One cannot but appreciate such overtures. But can communal farmers in Namibia be expected to be equal partners and participants in whatever livestock marketing model is hatched in 2021, and beyond, with the marketing playing fields as unlevelled as they are? Against communal livestock producers, and in favour of their commercial counterparts?

“The situation currently facing the Omaheke communal farmers, and one that is not akin to this region or isolated to it, is that they are and never been in any position to determine the price of their main product. This is despite the lie of the law of demand and supply determining such prices. On the contrary an exploitative cartel fronted by so-called auctioneering houses, buyers, and if you like some financial institutions, seem to be in an unholy alliance to be perpetuating ferociously their vicious grip over livestock marketing in the communal areas of Namibia, with single buyers presenting sellers with fait accompli fixed prices.” Yours Truly Ideologically observed in 2009 writing as Kae on Friday.
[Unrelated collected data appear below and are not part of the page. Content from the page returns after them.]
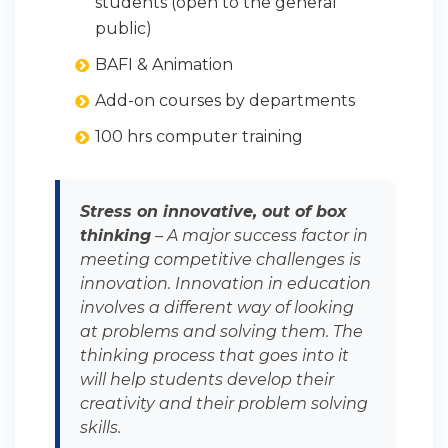
students (open to the general
public)
BAFI & Animation
Add-on courses by departments
100 hrs computer training
Stress on innovative, out of box
thinking
– A major success factor in
meeting competitive challenges is
innovation. Innovation in education
involves a different way of looking
at problems and solving them. The
thinking process that goes into it
will help students develop their
creativity and their problem solving
skills.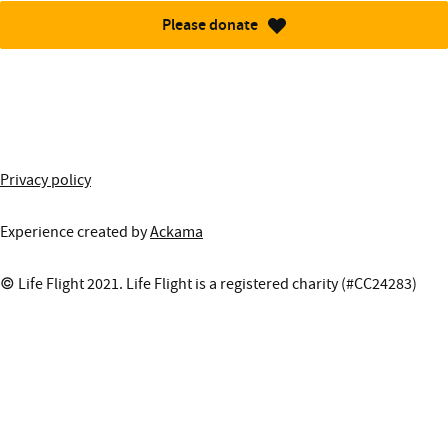
Please donate
More information about this site
Privacy policy
Experience created by
Ackama
© Life Flight 2021. Life Flight is a registered charity (#CC24283)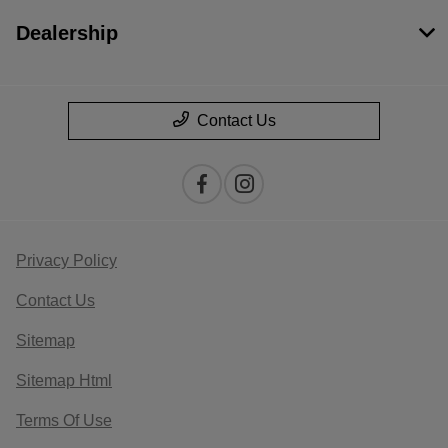
Dealership
Contact Us
Privacy Policy
Contact Us
Sitemap
Sitemap Html
Terms Of Use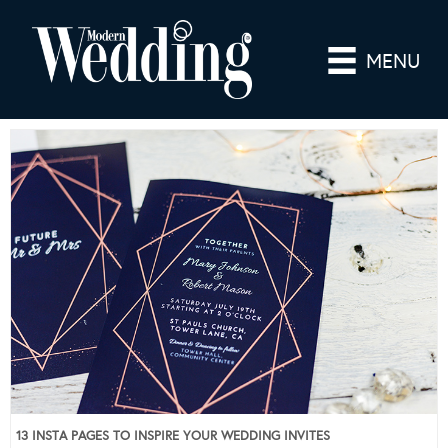
MENU
13 INSTA PAGES TO INSPIRE YOUR WEDDING INVITES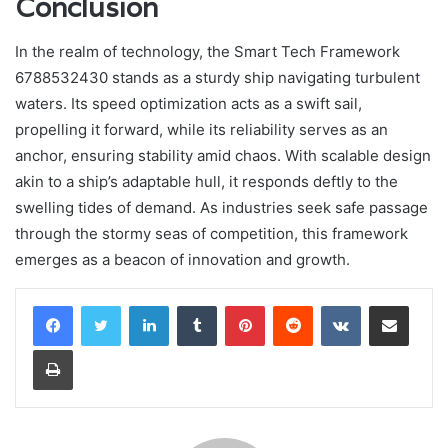
Conclusion
In the realm of technology, the Smart Tech Framework
6788532430 stands as a sturdy ship navigating turbulent
waters. Its speed optimization acts as a swift sail,
propelling it forward, while its reliability serves as an
anchor, ensuring stability amid chaos. With scalable design
akin to a ship’s adaptable hull, it responds deftly to the
swelling tides of demand. As industries seek safe passage
through the stormy seas of competition, this framework
emerges as a beacon of innovation and growth.
LinkedIn
Tumblr
Pinterest
Reddit
VKontakte
Share via Email
Print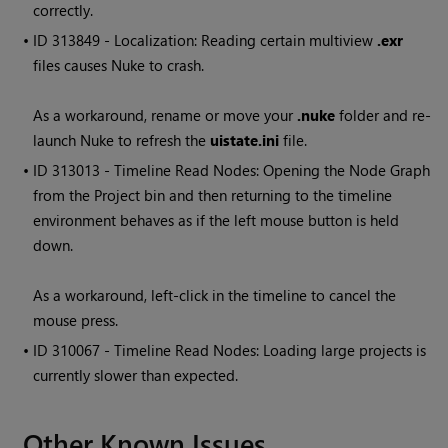
correctly.
• ID
313849 - Localization: Reading certain multiview
.exr
files causes
Nuke
to crash.
As a workaround, rename or move your
.nuke
folder and re-
launch
Nuke
to refresh the
uistate.ini
file.
• ID
313013 - Timeline
Read
Nodes: Opening the Node Graph
from the Project bin and then returning to the timeline
environment behaves as if the left mouse button is held
down.
As a workaround, left-click in the timeline to cancel the
mouse press.
• ID
310067 - Timeline
Read
Nodes: Loading large projects is
currently slower than expected.
Other Known Issues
This observation is as much relevant and alive today. As genuine as commercial farmers may be in their overtures, such must be guided by the realisation of the harsh reality that communal livestock producers in Namibia cannot be equal and worthy partners with their commercial counterparts, until and when there is not only a change of attitude in their fellow commercial farmers towards their fellow communal counterparts. But also until and when whatever marketing model is contemplated and eventually hatched, is done with the fullest appreciation and regard to the current eccentricities of communal farming.

And also at the same time fully recognising that communal livestock producers from the communal areas already mentioned, are the bedrock of livestock production in Namibia. Simply piggybacking communal livestock producers on the backs of their commercial counterparts is and cannot be the answer. Same it takes self organisation and independence as producers by communal farmers, of course with the full backing of their Government, for them to be worthy and meaningful producers together with their commercial fellows. If they are to agitate for a marketing model that takes them serious as worthy producers.

Currently livestock production in Namibia is dialectical and diametrically an opposite of their fellow communal producers. They are not for all intents and purposes not so much producers, owning the means of production, but own nothing with everything owned by the vicious Capitalist cartel of commercial farmers, auctioneers and financial institutions ruling the roost. This is what must change if any overtures are to have any meaningfulness.